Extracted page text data
====================

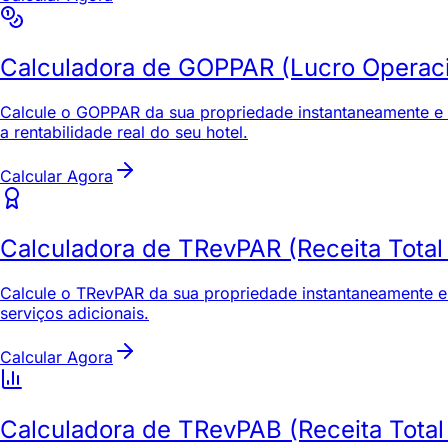
Calculadora de GOPPAR (Lucro Operacio
Calcule o GOPPAR da sua propriedade instantaneamente e de
a rentabilidade real do seu hotel.
Calcular Agora
Calculadora de TRevPAR (Receita Total 
Calcule o TRevPAR da sua propriedade instantaneamente e d
serviços adicionais.
Calcular Agora
Calculadora de TRevPAB (Receita Total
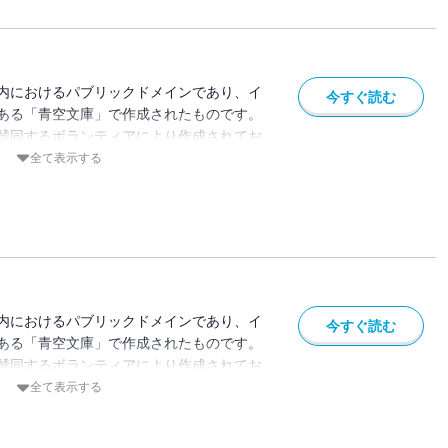
内におけるパブリックドメインであり、イ
今すぐ読む
ある「青空文庫」で作成されたものです。
賛同するボランティアにより作成されてお
ている場合があります。
全て表示する
内におけるパブリックドメインであり、イ
今すぐ読む
ある「青空文庫」で作成されたものです。
賛同するボランティアにより作成されてお
ている場合があります。
全て表示する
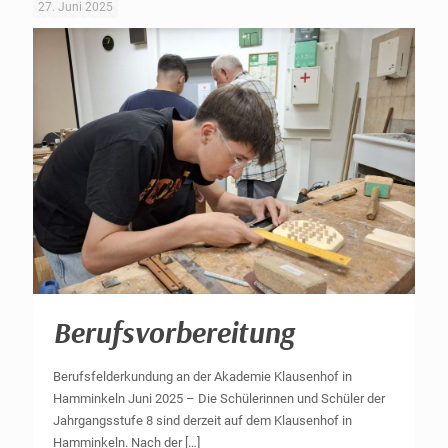
27. Juni 2025
Berufsvorbereitung
Berufsfelderkundung an der Akademie Klausenhof in
Hamminkeln Juni 2025 – Die Schülerinnen und Schüler der
Jahrgangsstufe 8 sind derzeit auf dem Klausenhof in
Hamminkeln. Nach der
[…]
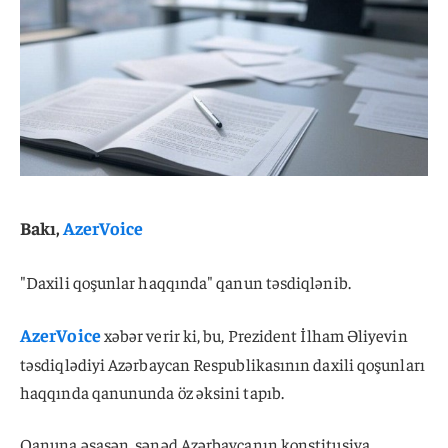
Bakı,
AzerVoice
"Daxili qoşunlar haqqında" qanun təsdiqlənib.
AzerVoice
xəbər verir ki, bu, Prezident İlham Əliyevin
təsdiqlədiyi Azərbaycan Respublikasının daxili qoşunları
haqqında qanununda öz əksini tapıb.
Qanuna əsasən, sənəd Azərbaycanın konstitusiya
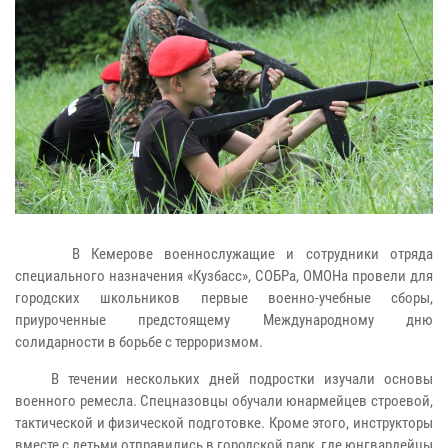
В Кемерове военнослужащие и сотрудники отряда
специального назначения «Кузбасс», СОБРа, ОМОНа провели для
городских школьников первые военно-учебные сборы,
приуроченные предстоящему Международному дню
солидарности в борьбе с терроризмом.
В течении нескольких дней подростки изучали основы
военного ремесла. Спецназовцы обучали юнармейцев строевой,
тактической и физической подготовке. Кроме этого, инструкторы
вместе с детьми отправились в городской парк, где юнгвардейцы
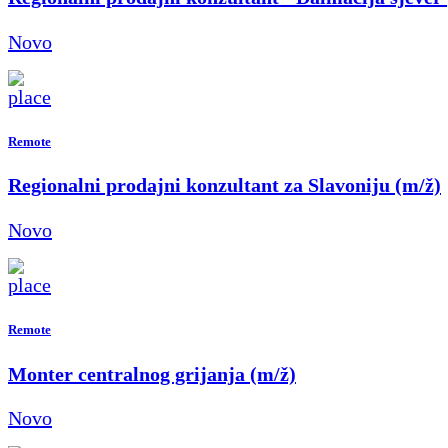
Novo
Remote
Regionalni prodajni konzultant za Slavoniju (m/ž)
Novo
Remote
Monter centralnog grijanja (m/ž)
Novo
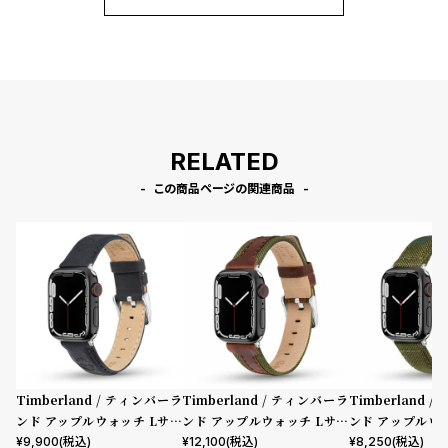
RELATED
この商品ページの関連商品
Timberland / ティンバーラ
Timberland / ティンバーラ
Timberland 
ンド アップルウォッチ Lサイ
ンド アップルウォッチ Lサイ
ンド アップルウ
ズ（ベルト幅22mm）バンド
ズ（ベルト幅22mm）バンド
ズ（ベルト幅22
¥
9,900
(税込)
¥
12,100
(税込)
¥
8,250
(税込)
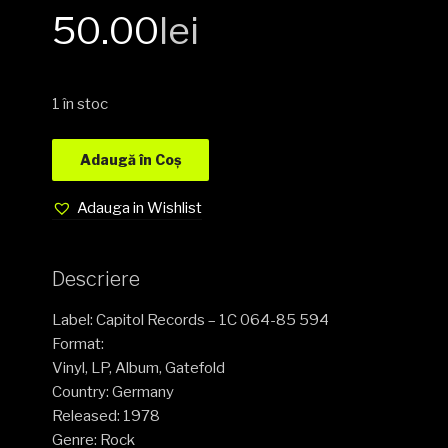
50.00
lei
1 în stoc
Adaugă în Coș
Adauga in Wishlist
Descriere
Label: Capitol Records – 1C 064-85 594
Format:
Vinyl, LP, Album, Gatefold
Country: Germany
Released: 1978
Genre: Rock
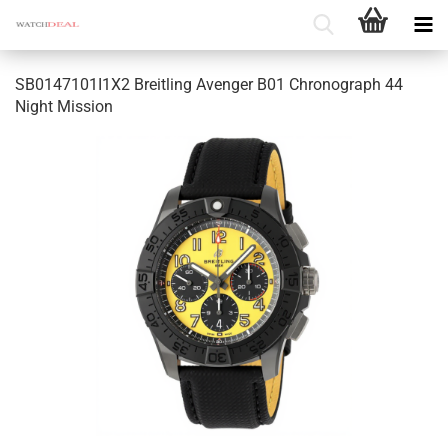
SB0147101I1X2 Breit­ling Aven­ger B01 Chro­no­graph 44
Night Mis­si­on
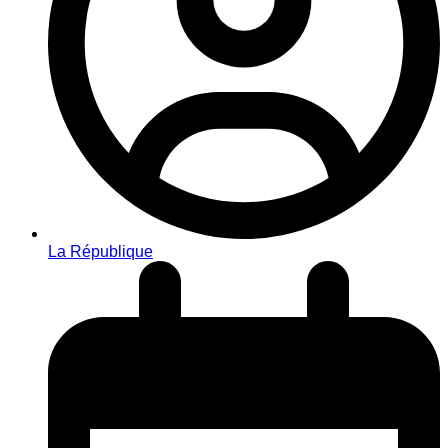
La République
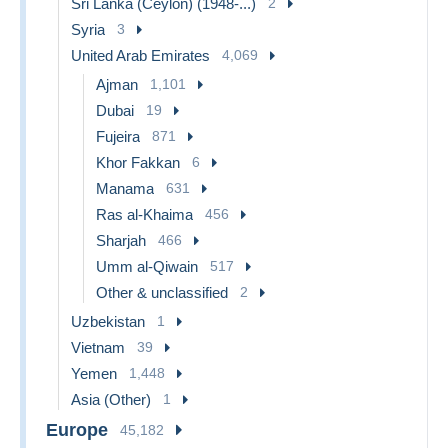
Sri Lanka (Ceylon) (1948-...)
2
Syria
3
United Arab Emirates
4,069
Ajman
1,101
Dubai
19
Fujeira
871
Khor Fakkan
6
Manama
631
Ras al-Khaima
456
Sharjah
466
Umm al-Qiwain
517
Other & unclassified
2
Uzbekistan
1
Vietnam
39
Yemen
1,448
Asia (Other)
1
Europe
45,182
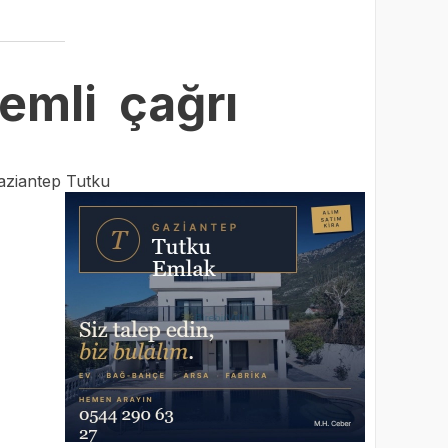
emli çağrı
aziantep Tutku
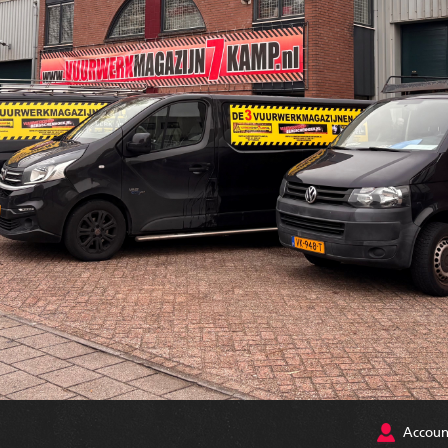
Accoun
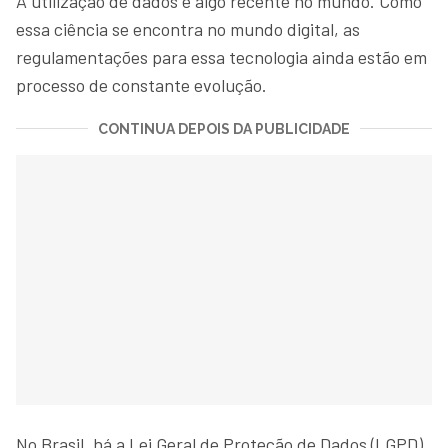
A utilização de dados é algo recente no mundo. Como
essa ciência se encontra no mundo digital, as
regulamentações para essa tecnologia ainda estão em
processo de constante evolução.
CONTINUA DEPOIS DA PUBLICIDADE
No Brasil, há a Lei Geral de Proteção de Dados (LGPD),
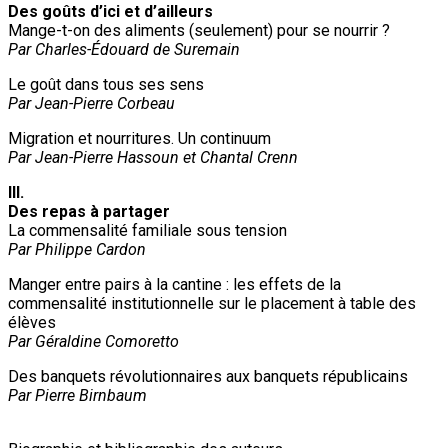
Des goûts d’ici et d’ailleurs
Mange-t-on des aliments (seulement) pour se nourrir ?
Par Charles-Édouard de Suremain
Le goût dans tous ses sens
Par Jean-Pierre Corbeau
Migration et nourritures. Un continuum
Par Jean-Pierre Hassoun et Chantal Crenn
III.
Des repas à partager
La commensalité familiale sous tension
Par Philippe Cardon
Manger entre pairs à la cantine : les effets de la
commensalité institutionnelle sur le placement à table des
élèves
Par Géraldine Comoretto
Des banquets révolutionnaires aux banquets républicains
Par Pierre Birnbaum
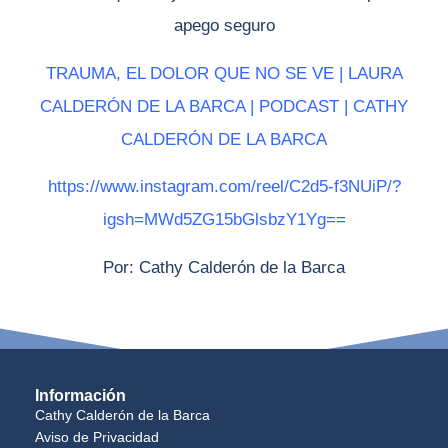
apego seguro
TRAUMA, EL DOLOR QUE NO SE VE | LAURA
CALDERÓN DE LA BARCA | PODCAST | CATHY
CALDERÓN DE LA BARCA
https://www.instagram.com/reel/C2d5-f3NUiP/?
igsh=MWd5ZG15bGlsbzY1Yg==
Por: Cathy Calderón de la Barca
Información
Cathy Calderón de la Barca
Aviso de Privacidad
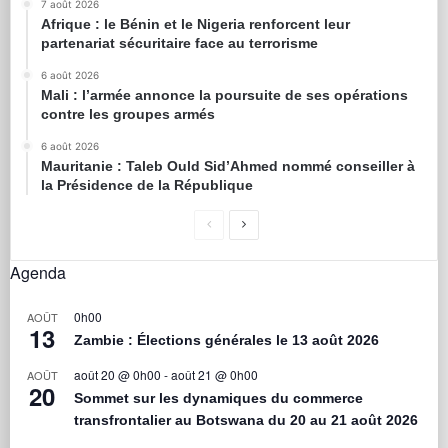
7 août 2026
Afrique : le Bénin et le Nigeria renforcent leur
partenariat sécuritaire face au terrorisme
6 août 2026
Mali : l’armée annonce la poursuite de ses opérations
contre les groupes armés
6 août 2026
Mauritanie : Taleb Ould Sid’Ahmed nommé conseiller à
la Présidence de la République
Agenda
0h00
AOÛT
13
Zambie : Élections générales le 13 août 2026
août 20 @ 0h00
-
août 21 @ 0h00
AOÛT
20
Sommet sur les dynamiques du commerce
transfrontalier au Botswana du 20 au 21 août 2026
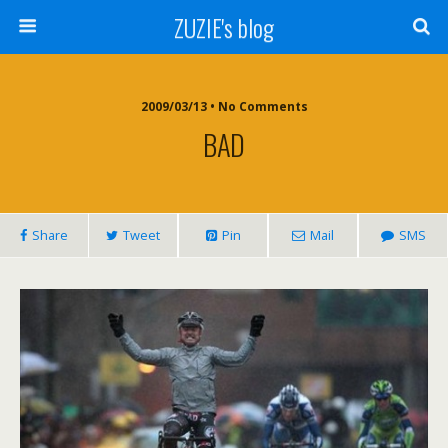
ZUZIE's blog
2009/03/13 • No Comments
BAD
Share
Tweet
Pin
Mail
SMS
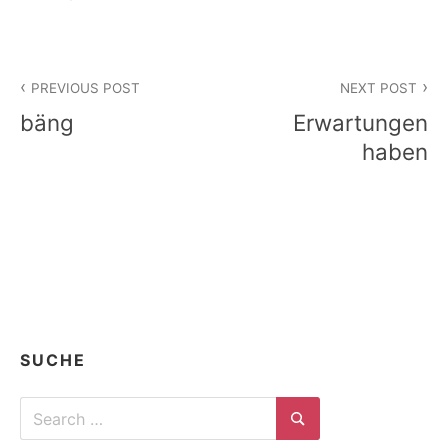
Beitragsnavigation
PREVIOUS POST
NEXT POST
bäng
Erwartungen
haben
SUCHE
Search
for:
Search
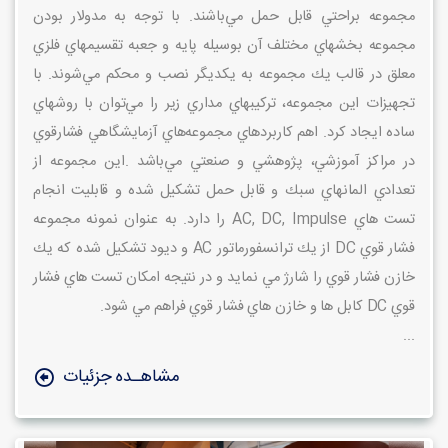
مجموعه براحتي قابل حمل مي‌باشند. با توجه به مدولار بودن
مجموعه بخشهاي مختلف آن بوسيله پايه و جعبه تقسيمهاي فلزي
معلق در قالب يك مجموعه به يكديگر نصب و محكم مي‌شوند. با
تجهيزات اين مجموعه، تركيبهاي مداري زير را مي‌توان با روشهاي
ساده ايجاد كرد. اهم كاربردهاي مجموعه‌هاي آزمايشگاهي فشارقوي
در مراكز آموزشي، پژوهشي و صنعتي مي‌باشد
.
اين مجموعه از
تعدادي المانهاي سبك و قابل حمل تشكيل شده و قابليت انجام
تست هاي
AC, DC, Impulse
را دارد. به عنوان نمونه مجموعه
فشار قوي
DC
از يك ترانسفورماتور
AC
و ديود تشكيل شده كه يك
خازن فشار قوي را شارژ مي نمايد و در نتيجه امكان تست هاي فشار
قوي
DC
كابل ها و خازن هاي فشار قوي فراهم مي شود.
...
مشاهـده جزئیات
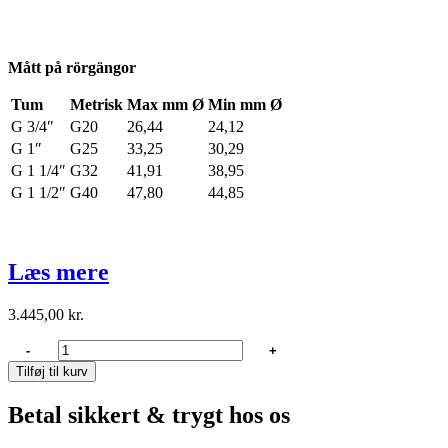
Mått på rörgängor
Tum
Metrisk
Max mm Ø
Min mm Ø
G 3/4″
G20
26,44
24,12
G 1″
G25
33,25
30,29
G 1 1/4″
G32
41,91
38,95
G 1 1/2″
G40
47,80
44,85
Læs mere
3.445,00
kr.
Maestrini
-
+
Sjövattenfilter
Tilføj til kurv
1
1/2"
Betal sikkert & trygt hos os
SS
antal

====================

▸ **Work required**: Word for word, repeat each record above; leave out every picture.

▸ **Task response**:
Calculadora de GOPPAR (Lucro Operacio
Calcule o GOPPAR da sua propriedade instantaneamente e de
a rentabilidade real do seu hotel.
Calcular Agora
Calculadora de TRevPAR (Receita Total 
Calcule o TRevPAR da sua propriedade instantaneamente e d
serviços adicionais.
Calcular Agora
Calculadora de TRevPAB (Receita Total
内におけるパブリックドメインであり、イ
今すぐ読む
ある「青空文庫」で作成されたものです。
賛同するボランティアにより作成されてお
ている場合があります。
全て表示する
内におけるパブリックドメインであり、イ
今すぐ読む
ある「青空文庫」で作成されたものです。
賛同するボランティアにより作成されてお
ている場合があります。
全て表示する
27. Juni 2025
Berufsvorbereitung
Berufsfelderkundung an der Akademie Klausenhof in
Hamminkeln Juni 2025 – Die Schülerinnen und Schüler der
Jahrgangsstufe 8 sind derzeit auf dem Klausenhof in
Hamminkeln. Nach der
[…]
Bakı,
AzerVoice
"Daxili qoşunlar haqqında" qanun təsdiqlənib.
AzerVoice
xəbər verir ki, bu, Prezident İlham Əliyevin
təsdiqlədiyi Azərbaycan Respublikasının daxili qoşunları
haqqında qanununda öz əksini tapıb.
Qanuna əsasən, sənəd Azərbaycanın konstitusiya
В Кемерове военнослужащие и сотрудники отряда
специального назначения «Кузбасс», СОБРа, ОМОНа провели для
городских школьников первые военно-учебные сборы,
приуроченные предстоящему Международному дню
солидарности в борьбе с терроризмом.
В течении нескольких дней подростки изучали основы
военного ремесла. Спецназовцы обучали юнармейцев строевой,
тактической и физической подготовке. Кроме этого, инструкторы
вместе с детьми отправились в городской парк, где юнгвардейцы
Novo
Remote
Regionalni prodajni konzultant za Slavoniju (m/ž)
Novo
Remote
Monter centralnog grijanja (m/ž)
Novo
RELATED
この商品ページの関連商品
Timberland / ティンバーラ
Timberland / ティンバーラ
Timberland 
ンド アップルウォッチ Lサイ
ンド アップルウォッチ Lサイ
ンド アップルウ
ズ（ベルト幅22mm）バンド
ズ（ベルト幅22mm）バンド
ズ（ベルト幅22
¥
9,900
(税込)
¥
12,100
(税込)
¥
8,250
(税込)
50.00
lei
1 în stoc
Adaugă în Coș
Adauga in Wishlist
Descriere
Label: Capitol Records – 1C 064-85 594
Format:
Vinyl, LP, Album, Gatefold
Country: Germany
Released: 1978
Genre: Rock
SB0147101I1X2 Breit­ling Aven­ger B01 Chro­no­graph 44
Night Mis­si­on
La République
Sri Lanka (Ceylon) (1948-...)
2
Syria
3
United Arab Emirates
4,069
Ajman
1,101
Dubai
19
Fujeira
871
Khor Fakkan
6
Manama
631
Ras al-Khaima
456
Sharjah
466
Umm al-Qiwain
517
Other & unclassified
2
Uzbekistan
1
Vietnam
39
Yemen
1,448
Asia (Other)
1
Europe
45,182
emli çağrı
aziantep Tutku
Accoun
A utilização de dados é algo recente no mundo. Como
essa ciência se encontra no mundo digital, as
regulamentações para essa tecnologia ainda estão em
processo de constante evolução.
CONTINUA DEPOIS DA PUBLICIDADE
No Brasil, há a Lei Geral de Proteção de Dados (LGPD),
Des goûts d’ici et d’ailleurs
Mange-t-on des aliments (seulement) pour se nourrir ?
Par Charles-Édouard de Suremain
Le goût dans tous ses sens
Par Jean-Pierre Corbeau
Migration et nourritures. Un continuum
Par Jean-Pierre Hassoun et Chantal Crenn
III.
Des repas à partager
La commensalité familiale sous tension
Par Philippe Cardon
Manger entre pairs à la cantine : les effets de la
commensalité institutionnelle sur le placement à table des
élèves
Par Géraldine Comoretto
Des banquets révolutionnaires aux banquets républicains
Par Pierre Birnbaum
apego seguro
TRAUMA, EL DOLOR QUE NO SE VE | LAURA
CALDERÓN DE LA BARCA | PODCAST | CATHY
CALDERÓN DE LA BARCA
https://www.instagram.com/reel/C2d5-f3NUiP/?
igsh=MWd5ZG15bGlsbzY1Yg==
Por: Cathy Calderón de la Barca
Información
Cathy Calderón de la Barca
Aviso de Privacidad
7 août 2026
Afrique : le Bénin et le Nigeria renforcent leur
partenariat sécuritaire face au terrorisme
6 août 2026
Mali : l’armée annonce la poursuite de ses opérations
contre les groupes armés
6 août 2026
Mauritanie : Taleb Ould Sid’Ahmed nommé conseiller à
la Présidence de la République
Agenda
0h00
AOÛT
13
Zambie : Élections générales le 13 août 2026
août 20 @ 0h00
-
août 21 @ 0h00
AOÛT
20
Sommet sur les dynamiques du commerce
transfrontalier au Botswana du 20 au 21 août 2026
ZUZIE's blog
2009/03/13 • No Comments
BAD
Share
Tweet
Pin
Mail
SMS
Beitragsnavigation
PREVIOUS POST
NEXT POST
bäng
Erwartungen
haben
SUCHE
Search
for:
Search
مجموعه براحتي قابل حمل مي‌باشند. با توجه به مدولار بودن
مجموعه بخشهاي مختلف آن بوسيله پايه و جعبه تقسيمهاي فلزي
معلق در قالب يك مجموعه به يكديگر نصب و محكم مي‌شوند. با
تجهيزات اين مجموعه، تركيبهاي مداري زير را مي‌توان با روشهاي
ساده ايجاد كرد. اهم كاربردهاي مجموعه‌هاي آزمايشگاهي فشارقوي
در مراكز آموزشي، پژوهشي و صنعتي مي‌باشد
.
اين مجموعه از
تعدادي المانهاي سبك و قابل حمل تشكيل شده و قابليت انجام
تست هاي
AC, DC, Impulse
را دارد. به عنوان نمونه مجموعه
فشار قوي
DC
از يك ترانسفورماتور
AC
و ديود تشكيل شده كه يك
خازن فشار قوي را شارژ مي نمايد و در نتيجه امكان تست هاي فشار
قوي
DC
كابل ها و خازن هاي فشار قوي فراهم مي شود.
...
مشاهـده جزئیات
Mått på rörgängor
Tum
Metrisk
Max mm Ø
Min mm Ø
G 3/4″
G20
26,44
24,12
G 1″
G25
33,25
30,29
G 1 1/4″
G32
41,91
38,95
G 1 1/2″
G40
47,80
44,85
Læs mere
3.445,00
kr.
Maestrini
-
+
Sjövattenfilter
Tilføj til kurv
1
1/2"
Betal sikkert & trygt hos os
SS
antal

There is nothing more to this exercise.